On Oct 24, 2011, at 10:27 PM, Mikael Abrahamsson wrote:

> On Mon, 24 Oct 2011, Dennis Burgess wrote:
> 
>> I am curious about what network operators are doing with outbound SMTP
>> traffic.
> 
> Block all TCP/25 and require users to use submit with authentication on 
> TCP/587.
> 

If they are using someone else's mail server for outbound, how, exactly do you 
control
whether or not they use AUTH in the process?

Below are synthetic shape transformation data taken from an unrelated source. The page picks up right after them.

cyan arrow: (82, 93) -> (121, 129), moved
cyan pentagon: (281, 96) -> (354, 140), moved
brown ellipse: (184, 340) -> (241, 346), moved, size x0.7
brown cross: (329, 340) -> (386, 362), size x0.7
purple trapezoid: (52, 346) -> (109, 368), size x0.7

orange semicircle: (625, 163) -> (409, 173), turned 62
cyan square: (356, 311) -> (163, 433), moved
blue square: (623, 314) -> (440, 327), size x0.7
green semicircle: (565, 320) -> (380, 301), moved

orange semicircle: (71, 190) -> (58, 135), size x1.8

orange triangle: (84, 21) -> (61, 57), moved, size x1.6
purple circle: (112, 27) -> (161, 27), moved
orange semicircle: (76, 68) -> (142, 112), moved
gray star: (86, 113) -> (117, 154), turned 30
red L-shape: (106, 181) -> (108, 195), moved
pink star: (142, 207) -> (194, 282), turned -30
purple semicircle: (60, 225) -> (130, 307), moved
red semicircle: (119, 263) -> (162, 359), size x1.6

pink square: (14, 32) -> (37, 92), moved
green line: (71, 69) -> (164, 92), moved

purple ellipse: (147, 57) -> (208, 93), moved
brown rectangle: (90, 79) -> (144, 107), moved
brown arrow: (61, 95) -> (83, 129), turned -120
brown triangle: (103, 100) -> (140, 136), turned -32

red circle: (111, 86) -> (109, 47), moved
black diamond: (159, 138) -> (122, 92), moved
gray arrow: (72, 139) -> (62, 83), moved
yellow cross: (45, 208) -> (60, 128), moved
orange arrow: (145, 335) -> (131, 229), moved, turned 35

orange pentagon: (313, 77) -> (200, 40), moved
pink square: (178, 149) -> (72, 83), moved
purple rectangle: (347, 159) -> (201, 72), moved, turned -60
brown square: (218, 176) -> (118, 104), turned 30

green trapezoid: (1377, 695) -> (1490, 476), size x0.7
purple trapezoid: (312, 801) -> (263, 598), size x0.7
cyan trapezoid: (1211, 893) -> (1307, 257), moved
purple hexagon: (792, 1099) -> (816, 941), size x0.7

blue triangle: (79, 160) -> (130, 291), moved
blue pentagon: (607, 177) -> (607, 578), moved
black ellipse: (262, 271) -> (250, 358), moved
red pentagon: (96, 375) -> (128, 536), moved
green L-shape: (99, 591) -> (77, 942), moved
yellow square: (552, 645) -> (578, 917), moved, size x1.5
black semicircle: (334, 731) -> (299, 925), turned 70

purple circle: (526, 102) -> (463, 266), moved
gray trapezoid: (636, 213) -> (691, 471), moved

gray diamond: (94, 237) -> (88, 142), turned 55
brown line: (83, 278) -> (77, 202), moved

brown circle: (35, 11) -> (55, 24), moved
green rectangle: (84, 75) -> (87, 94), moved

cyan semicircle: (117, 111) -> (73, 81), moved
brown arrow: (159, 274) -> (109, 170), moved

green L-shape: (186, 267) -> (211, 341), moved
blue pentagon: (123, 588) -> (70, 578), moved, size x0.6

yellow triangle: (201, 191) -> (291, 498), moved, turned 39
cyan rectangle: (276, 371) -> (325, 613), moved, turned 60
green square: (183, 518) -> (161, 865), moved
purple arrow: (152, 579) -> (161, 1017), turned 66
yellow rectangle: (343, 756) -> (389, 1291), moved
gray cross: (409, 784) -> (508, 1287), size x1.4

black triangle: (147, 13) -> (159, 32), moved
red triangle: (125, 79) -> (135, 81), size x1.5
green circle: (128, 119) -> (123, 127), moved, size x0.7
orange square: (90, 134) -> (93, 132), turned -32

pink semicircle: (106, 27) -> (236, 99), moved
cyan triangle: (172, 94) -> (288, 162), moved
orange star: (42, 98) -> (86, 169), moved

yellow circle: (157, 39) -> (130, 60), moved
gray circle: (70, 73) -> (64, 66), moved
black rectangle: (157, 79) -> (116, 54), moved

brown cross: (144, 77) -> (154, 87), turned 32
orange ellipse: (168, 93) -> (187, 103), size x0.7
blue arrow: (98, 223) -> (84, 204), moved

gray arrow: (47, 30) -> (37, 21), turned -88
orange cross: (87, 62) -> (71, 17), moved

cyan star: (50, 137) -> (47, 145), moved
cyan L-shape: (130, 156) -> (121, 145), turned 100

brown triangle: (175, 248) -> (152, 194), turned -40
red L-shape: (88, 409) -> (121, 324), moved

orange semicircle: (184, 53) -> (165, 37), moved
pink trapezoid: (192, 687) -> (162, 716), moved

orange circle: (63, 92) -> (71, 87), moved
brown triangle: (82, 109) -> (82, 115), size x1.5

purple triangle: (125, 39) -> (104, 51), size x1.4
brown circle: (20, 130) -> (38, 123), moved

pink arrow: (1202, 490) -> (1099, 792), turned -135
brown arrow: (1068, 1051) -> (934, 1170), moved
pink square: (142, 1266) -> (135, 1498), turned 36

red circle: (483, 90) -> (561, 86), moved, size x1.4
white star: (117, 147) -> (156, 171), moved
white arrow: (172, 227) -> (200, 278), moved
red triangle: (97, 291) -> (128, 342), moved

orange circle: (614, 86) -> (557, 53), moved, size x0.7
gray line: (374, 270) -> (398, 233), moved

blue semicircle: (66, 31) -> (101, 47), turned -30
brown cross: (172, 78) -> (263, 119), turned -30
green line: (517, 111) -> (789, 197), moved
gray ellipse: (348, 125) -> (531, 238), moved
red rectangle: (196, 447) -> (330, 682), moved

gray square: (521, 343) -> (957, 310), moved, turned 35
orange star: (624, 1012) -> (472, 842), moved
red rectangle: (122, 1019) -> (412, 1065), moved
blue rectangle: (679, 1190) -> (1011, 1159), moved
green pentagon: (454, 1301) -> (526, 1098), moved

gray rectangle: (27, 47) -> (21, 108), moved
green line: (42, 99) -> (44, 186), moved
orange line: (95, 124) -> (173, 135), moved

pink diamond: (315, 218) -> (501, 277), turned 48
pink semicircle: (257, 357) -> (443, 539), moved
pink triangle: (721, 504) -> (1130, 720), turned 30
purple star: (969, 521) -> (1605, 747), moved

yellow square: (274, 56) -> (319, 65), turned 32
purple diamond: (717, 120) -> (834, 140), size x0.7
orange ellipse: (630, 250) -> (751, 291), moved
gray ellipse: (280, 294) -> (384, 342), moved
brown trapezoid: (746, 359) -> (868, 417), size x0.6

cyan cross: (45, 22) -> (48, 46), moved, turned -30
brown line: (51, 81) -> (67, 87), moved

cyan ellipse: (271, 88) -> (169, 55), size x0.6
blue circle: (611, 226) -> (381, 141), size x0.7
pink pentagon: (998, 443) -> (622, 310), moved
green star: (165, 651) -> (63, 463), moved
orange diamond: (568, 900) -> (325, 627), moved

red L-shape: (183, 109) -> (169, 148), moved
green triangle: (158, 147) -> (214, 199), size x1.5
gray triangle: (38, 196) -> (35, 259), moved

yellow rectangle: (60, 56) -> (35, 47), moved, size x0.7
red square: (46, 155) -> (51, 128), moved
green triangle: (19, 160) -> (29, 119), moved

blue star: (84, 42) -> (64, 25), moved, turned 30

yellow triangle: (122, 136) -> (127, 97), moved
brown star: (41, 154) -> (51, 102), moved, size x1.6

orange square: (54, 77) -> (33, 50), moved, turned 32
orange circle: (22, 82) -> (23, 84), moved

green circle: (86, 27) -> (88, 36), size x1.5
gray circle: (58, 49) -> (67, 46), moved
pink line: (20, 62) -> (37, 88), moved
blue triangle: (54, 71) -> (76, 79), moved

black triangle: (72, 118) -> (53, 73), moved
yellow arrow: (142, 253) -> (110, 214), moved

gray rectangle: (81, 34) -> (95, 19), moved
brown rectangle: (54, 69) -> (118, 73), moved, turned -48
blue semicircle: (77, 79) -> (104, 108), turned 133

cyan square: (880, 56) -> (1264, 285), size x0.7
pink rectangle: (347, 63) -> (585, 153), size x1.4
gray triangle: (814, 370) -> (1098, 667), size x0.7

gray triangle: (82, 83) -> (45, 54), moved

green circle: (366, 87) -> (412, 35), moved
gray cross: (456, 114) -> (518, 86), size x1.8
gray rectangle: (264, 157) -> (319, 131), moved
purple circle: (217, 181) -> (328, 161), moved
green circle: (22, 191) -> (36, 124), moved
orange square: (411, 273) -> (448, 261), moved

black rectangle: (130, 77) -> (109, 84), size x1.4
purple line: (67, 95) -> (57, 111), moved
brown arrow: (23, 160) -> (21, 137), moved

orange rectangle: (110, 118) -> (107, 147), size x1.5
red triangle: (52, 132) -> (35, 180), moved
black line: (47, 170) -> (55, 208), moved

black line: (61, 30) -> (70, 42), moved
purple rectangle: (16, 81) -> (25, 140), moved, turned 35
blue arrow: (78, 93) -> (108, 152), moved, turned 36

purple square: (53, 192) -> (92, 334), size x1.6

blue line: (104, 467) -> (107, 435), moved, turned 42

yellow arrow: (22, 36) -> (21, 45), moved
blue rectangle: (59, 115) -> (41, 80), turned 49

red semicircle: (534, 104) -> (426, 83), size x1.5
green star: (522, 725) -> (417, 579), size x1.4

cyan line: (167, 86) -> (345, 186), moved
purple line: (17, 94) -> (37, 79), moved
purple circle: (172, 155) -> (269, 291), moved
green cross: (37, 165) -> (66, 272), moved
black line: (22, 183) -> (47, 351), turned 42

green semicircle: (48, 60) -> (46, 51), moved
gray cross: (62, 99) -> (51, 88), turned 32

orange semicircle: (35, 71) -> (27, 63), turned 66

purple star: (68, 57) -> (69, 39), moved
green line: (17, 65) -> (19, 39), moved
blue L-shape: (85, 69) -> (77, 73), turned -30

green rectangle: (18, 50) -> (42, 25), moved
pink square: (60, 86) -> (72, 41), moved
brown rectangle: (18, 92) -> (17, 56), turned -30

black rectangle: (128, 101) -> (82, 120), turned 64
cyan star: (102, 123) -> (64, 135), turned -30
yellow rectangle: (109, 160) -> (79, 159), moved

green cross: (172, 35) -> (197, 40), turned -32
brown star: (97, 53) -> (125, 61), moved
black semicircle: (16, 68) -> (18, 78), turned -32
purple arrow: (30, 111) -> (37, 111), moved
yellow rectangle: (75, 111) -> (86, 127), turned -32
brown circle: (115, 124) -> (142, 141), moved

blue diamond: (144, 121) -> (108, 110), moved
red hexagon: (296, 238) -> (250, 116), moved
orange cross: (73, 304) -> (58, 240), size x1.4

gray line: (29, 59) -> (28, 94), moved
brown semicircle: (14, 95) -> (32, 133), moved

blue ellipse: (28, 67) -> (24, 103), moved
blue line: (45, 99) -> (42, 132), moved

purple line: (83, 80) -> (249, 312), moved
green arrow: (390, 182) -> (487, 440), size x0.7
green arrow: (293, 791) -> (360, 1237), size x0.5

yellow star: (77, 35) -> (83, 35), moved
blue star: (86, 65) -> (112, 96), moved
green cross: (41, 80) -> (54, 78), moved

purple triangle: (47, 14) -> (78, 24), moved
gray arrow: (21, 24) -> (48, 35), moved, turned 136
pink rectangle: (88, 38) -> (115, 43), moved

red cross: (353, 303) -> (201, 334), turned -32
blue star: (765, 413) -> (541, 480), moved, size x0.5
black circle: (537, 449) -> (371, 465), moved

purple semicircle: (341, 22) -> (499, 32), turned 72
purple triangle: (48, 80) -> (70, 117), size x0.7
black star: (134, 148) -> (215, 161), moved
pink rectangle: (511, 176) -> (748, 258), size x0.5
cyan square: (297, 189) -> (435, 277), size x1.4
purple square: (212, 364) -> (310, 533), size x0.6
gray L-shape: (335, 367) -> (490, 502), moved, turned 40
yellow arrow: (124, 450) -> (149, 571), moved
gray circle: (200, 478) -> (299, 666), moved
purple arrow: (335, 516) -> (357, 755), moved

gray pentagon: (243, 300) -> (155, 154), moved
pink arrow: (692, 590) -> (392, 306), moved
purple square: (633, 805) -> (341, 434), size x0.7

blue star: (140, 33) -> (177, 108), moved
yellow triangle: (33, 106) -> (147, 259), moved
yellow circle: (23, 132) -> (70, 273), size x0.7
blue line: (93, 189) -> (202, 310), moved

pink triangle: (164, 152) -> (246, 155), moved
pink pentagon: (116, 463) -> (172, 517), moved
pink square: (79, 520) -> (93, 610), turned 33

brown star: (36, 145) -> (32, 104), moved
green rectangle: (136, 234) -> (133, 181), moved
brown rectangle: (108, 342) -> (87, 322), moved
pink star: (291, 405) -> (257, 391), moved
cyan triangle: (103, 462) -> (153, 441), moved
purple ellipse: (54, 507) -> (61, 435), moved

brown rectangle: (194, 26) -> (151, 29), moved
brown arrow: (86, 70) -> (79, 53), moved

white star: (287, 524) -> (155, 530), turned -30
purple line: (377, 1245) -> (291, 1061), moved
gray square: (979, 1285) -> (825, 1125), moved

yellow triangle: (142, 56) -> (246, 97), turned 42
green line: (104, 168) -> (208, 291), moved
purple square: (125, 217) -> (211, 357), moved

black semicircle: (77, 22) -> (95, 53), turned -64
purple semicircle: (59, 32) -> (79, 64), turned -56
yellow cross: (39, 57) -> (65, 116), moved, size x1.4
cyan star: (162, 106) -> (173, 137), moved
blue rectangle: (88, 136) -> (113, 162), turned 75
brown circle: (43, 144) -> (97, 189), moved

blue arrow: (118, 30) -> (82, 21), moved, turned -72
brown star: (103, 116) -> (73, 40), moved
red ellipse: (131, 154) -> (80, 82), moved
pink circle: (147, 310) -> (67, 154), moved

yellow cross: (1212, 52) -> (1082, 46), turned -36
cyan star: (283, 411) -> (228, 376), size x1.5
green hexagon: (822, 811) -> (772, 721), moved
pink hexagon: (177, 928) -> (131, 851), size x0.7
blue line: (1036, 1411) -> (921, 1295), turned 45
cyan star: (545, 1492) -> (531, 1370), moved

Further, if you make them use AUTH somehow, but, you don't force TLS, then, you 
are
doing more harm than good IMHO.

Owen

Re: Outgoing SMTP Servers

[Dave CROCKER]

On 10/25/2011 8:13 AM, William Herrin wrote:

Blocking outbound TCP SYN packets on port 25 from non-servers is
considered a BEST PRACTICE

...

The SMTP submission port (TCP 587) is authenticated and should
generally not be blocked.



   Email Submission Operations: Access and Accountability Requirements

     IETF BCP

It does not explicitly support blocking outbound port 25, since that's 
controversial, but it /does/ require permitting outbound port 587.


d/



Regards,
Bill Herrin




--

  Dave Crocker
  Brandenburg InternetWorking
  bbiw.net

RE: Outgoing SMTP Servers

[Tim]

This sadly is very common. It is getting more common by the day it seems but
this practice has started almost a decade ago.

An easy work around is to use a custom port as they seem to just block port
25 as a bad port but leave just about everything else open including 2525
which seems to be a common secondary smtp port for hosting companies.